Design thinking is on the rise. This human-centered approach to solving problems, designing products, and innovating is all about empathizing with users. Design thinking leads with a deeper understanding of how people think and feel when they use your product. Then, you'll be better equipped to improve their experience.

The methodology extends beyond traditional design applications. You can take a design thinking approach to improving your professional and personal relationships, too. Empathy allows you to read people and situations better. Being able to read people's emotions is a valuable skill. Perceiving what those around you are thinking and feeling is key to solving communication challenges and improving your social skills.

Your brain on make-believe stories

If reading a room isn't your greatest skill, there's good news. Cognitive research reveals what you can do to improve your ability to understand others. Keith Oatley, professor emeritus of cognitive psychology at the University of Toronto, reviewed studies that analyzed the difference between people who read fiction and those who read non-fiction. In countless studies, he found  that those who read fiction had significantly more empathy than those who preferred non-fiction.

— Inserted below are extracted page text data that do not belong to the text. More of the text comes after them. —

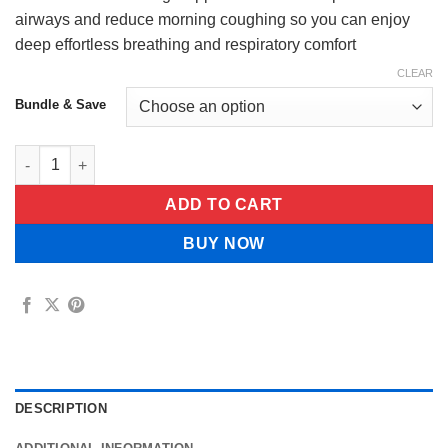
$65.99
airways and reduce morning coughing so you can enjoy
deep effortless breathing and respiratory comfort
CLEAR
Bundle & Save
EverNatureCure Lung Support Probiotics quantity
ADD TO CART
BUY NOW
DESCRIPTION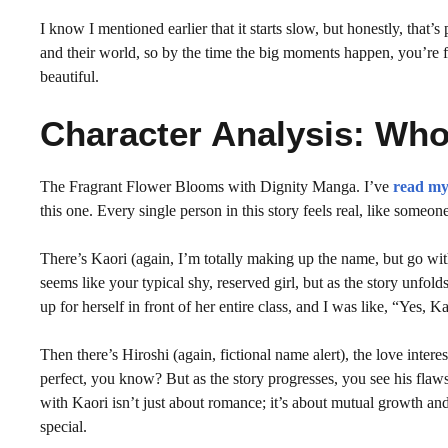
I know I mentioned earlier that it starts slow, but honestly, that’s
and their world, so by the time the big moments happen, you’re f
beautiful.
Character Analysis: Who
The Fragrant Flower Blooms with Dignity Manga. I’ve
read my
this one. Every single person in this story feels real, like someo
There’s Kaori (again, I’m totally making up the name, but go with 
seems like your typical shy, reserved girl, but as the story unfol
up for herself in front of her entire class, and I was like, “Yes, Ka
Then there’s Hiroshi (again, fictional name alert), the love intere
perfect, you know? But as the story progresses, you see his flaws 
with Kaori isn’t just about romance; it’s about mutual growth an
special.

Oatley's conclusion was that fiction leads to improved empathy because it gives you the experience of imagining yourself in someone else's shoes -- even if they're the shoes of imaginary characters. "Among the implications are that fictional characters enable one to imagine what it might be like to be other people's situations," Oatley writes in his findings.

Getting emotionally involved

Another effect of reading fiction is becoming involved, immersed, or carried away imaginatively in a story. Oatley defines this concept as transportation. "The more readers were transported into a fictional story, the greater were found to be both their empathy," Oatley found. "Emotion in fiction is important because, as in life, it can signal what is significant in the relation between events and our concerns." Getting wrapped up in a page-turning novel can produce positive effects in real life.

Lastly, Oatley explains that fiction's character-based stories help to encourage a shared sense of humanity. If you've ever felt like you can relate to a character, you're actually developing a relationship with that character. While the relationship is one-sided (of course, the fictional character isn't reciprocating), it helps you to understand the life experience of others. Oatley sums it up beautifully like this: We need not lead just one life: by means of fiction, we can lead many lives.